From cc8fb2904673588d31b660dbfaf692615b5202dd Mon Sep 17 00:00:00 2001
From: Eric Anholt <eric@anholt.net>
Date: Fri, 31 Jul 2015 11:46:56 -0700
Subject: [PATCH] vc4: Make r4-writes implicitly move to a temp, and allocate
 temps to r4.

Previously, SFU values always moved to a temporary, and TLB color reads
and texture reads always lived in r4.  Instead, we can have these results
just be normal temporaries, and the register allocator can leave the
values in r4 when they don't interfere with anything else using r4.

shader-db results:
total instructions in shared programs: 100809 -> 100040 (-0.76%)

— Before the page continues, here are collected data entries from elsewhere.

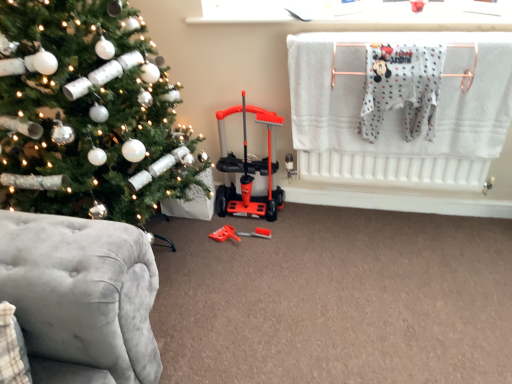 Question: Considering their positions, is orange plastic baby carriage at center located in front of or behind white cotton onesie at upper right?

Choices:
 (A) behind
 (B) front

Answer: (A)

Question: From the image's perspective, is orange plastic baby carriage at center above or below white cotton onesie at upper right?

Choices:
 (A) above
 (B) below

Answer: (B)

Question: Estimate the real-world distances between objects in this image. Which object is closer to the shiny silver ornaments at left?

Choices:
 (A) white cotton onesie at upper right
 (B) orange plastic baby carriage at center
 (C) orange plastic toy at center
 (D) white cotton onesie at upper right

Answer: (B)

Question: Estimate the real-world distances between objects in this image. Which object is farther from the white cotton onesie at upper right?

Choices:
 (A) orange plastic baby carriage at center
 (B) orange plastic toy at center
 (C) white cotton onesie at upper right
 (D) shiny silver ornaments at left

Answer: (B)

instructions in affected programs:     42383 -> 41614 (-1.81%)
---
 src/gallium/drivers/vc4/vc4_context.h         |  1 +
 .../drivers/vc4/vc4_opt_copy_propagation.c    |  5 +-
 src/gallium/drivers/vc4/vc4_opt_cse.c         | 16 +---
 src/gallium/drivers/vc4/vc4_program.c         | 19 ++---
 src/gallium/drivers/vc4/vc4_qir.c             | 18 ----
 src/gallium/drivers/vc4/vc4_qir.h             | 13 ---
 src/gallium/drivers/vc4/vc4_qpu_emit.c        | 58 ++++++-------
 .../drivers/vc4/vc4_register_allocate.c       | 83 ++++++++++++++-----
 8 files changed, 106 insertions(+), 107 deletions(-)

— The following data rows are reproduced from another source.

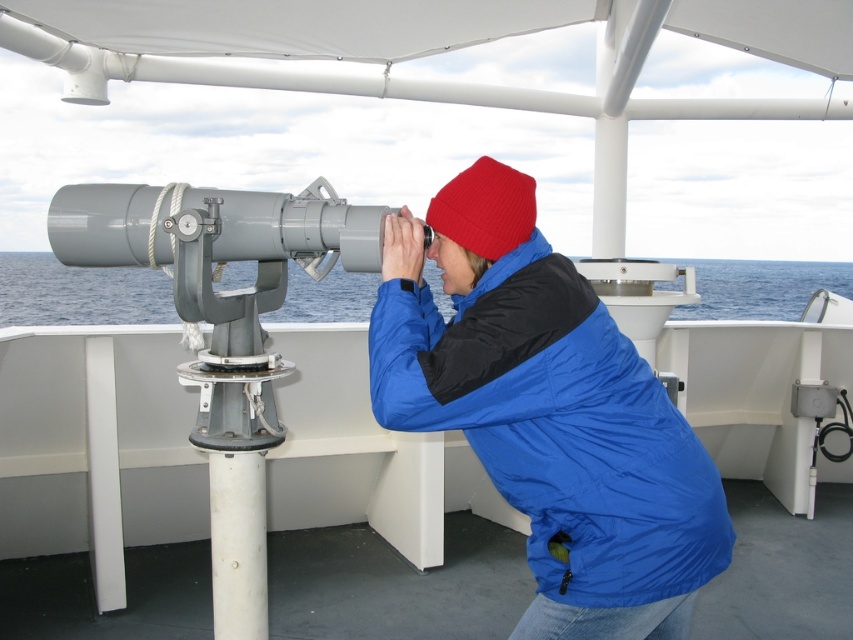 Question: Is blue water at center below red knit beanie at center?

Choices:
 (A) yes
 (B) no

Answer: (B)

Question: Where is blue water at center located in relation to red knit beanie at center in the image?

Choices:
 (A) right
 (B) left

Answer: (B)

Question: Among these objects, which one is nearest to the camera?

Choices:
 (A) red knit beanie at center
 (B) blue synthetic jacket at center

Answer: (B)

Question: Which is farther from the blue water at center?

Choices:
 (A) blue synthetic jacket at center
 (B) red knit beanie at center

Answer: (B)

Question: Does blue water at center appear under red knit beanie at center?

Choices:
 (A) no
 (B) yes

Answer: (A)

Question: Which object appears farthest from the camera in this image?

Choices:
 (A) red knit beanie at center
 (B) blue synthetic jacket at center
 (C) blue water at center

Answer: (C)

diff --git a/src/gallium/drivers/vc4/vc4_context.h b/src/gallium/drivers/vc4/vc4_context.h
index 30fb285eefe..654c46f3c0d 100644
--- a/src/gallium/drivers/vc4/vc4_context.h
+++ b/src/gallium/drivers/vc4/vc4_context.h
@@ -270,6 +270,7 @@ struct vc4_context {
 
         struct ra_regs *regs;
         unsigned int reg_class_any;
+        unsigned int reg_class_r4_or_a;
         unsigned int reg_class_a;
 
         uint8_t prim_mode;
diff --git a/src/gallium/drivers/vc4/vc4_opt_copy_propagation.c b/src/gallium/drivers/vc4/vc4_opt_copy_propagation.c
index d6d2fbf257f..a755de9aa41 100644
--- a/src/gallium/drivers/vc4/vc4_opt_copy_propagation.c
+++ b/src/gallium/drivers/vc4/vc4_opt_copy_propagation.c
@@ -67,10 +67,7 @@ qir_opt_copy_propagation(struct vc4_compile *c)
 
                 if (inst->op == QOP_MOV &&
                     inst->dst.file == QFILE_TEMP &&
-                    inst->src[0].file != QFILE_VPM &&
-                    !(inst->src[0].file == QFILE_TEMP &&
-                      (c->defs[inst->src[0].index]->op == QOP_TEX_RESULT ||
-                       c->defs[inst->src[0].index]->op == QOP_TLB_COLOR_READ))) {
+                    inst->src[0].file != QFILE_VPM) {
                         movs[inst->dst.index] = inst->src[0];
                 }
         }
diff --git a/src/gallium/drivers/vc4/vc4_opt_cse.c b/src/gallium/drivers/vc4/vc4_opt_cse.c
index 51a56504e5e..0e5480ea781 100644
--- a/src/gallium/drivers/vc4/vc4_opt_cse.c
+++ b/src/gallium/drivers/vc4/vc4_opt_cse.c
@@ -46,8 +46,7 @@ struct inst_key {
         struct qreg src[4];
         /**
          * If the instruction depends on the flags, how many SFs have been
-         * seen before this instruction, or if it depends on r4, how many r4
-         * writes have been seen.
+         * seen before this instruction.
          */
         uint32_t implicit_arg_update_count;
 };
@@ -63,8 +62,7 @@ inst_key_equals(const void *a, const void *b)
 
 static struct qinst *
 vc4_find_cse(struct vc4_compile *c, struct hash_table *ht,
-             struct qinst *inst, uint32_t sf_count,
-             uint32_t r4_count)
+             struct qinst *inst, uint32_t sf_count)
 {
         if (inst->dst.file != QFILE_TEMP ||
             inst->op == QOP_MOV ||
@@ -79,8 +77,6 @@ vc4_find_cse(struct vc4_compile *c, struct hash_table *ht,
                qir_get_op_nsrc(inst->op) * sizeof(key.src[0]));
         if (qir_depends_on_flags(inst))
                 key.implicit_arg_update_count = sf_count;
-        if (qir_reads_r4(inst))
-                key.implicit_arg_update_count = r4_count;
 
         uint32_t hash = _mesa_hash_data(&key, sizeof(key));
         struct hash_entry *entry =
@@ -121,7 +117,7 @@ bool
 qir_opt_cse(struct vc4_compile *c)
 {
         bool progress = false;
-        uint32_t sf_count = 0, r4_count = 0;
+        uint32_t sf_count = 0;
 
         struct hash_table *ht = _mesa_hash_table_create(NULL, NULL,
                                                         inst_key_equals);
@@ -138,8 +134,7 @@ qir_opt_cse(struct vc4_compile *c)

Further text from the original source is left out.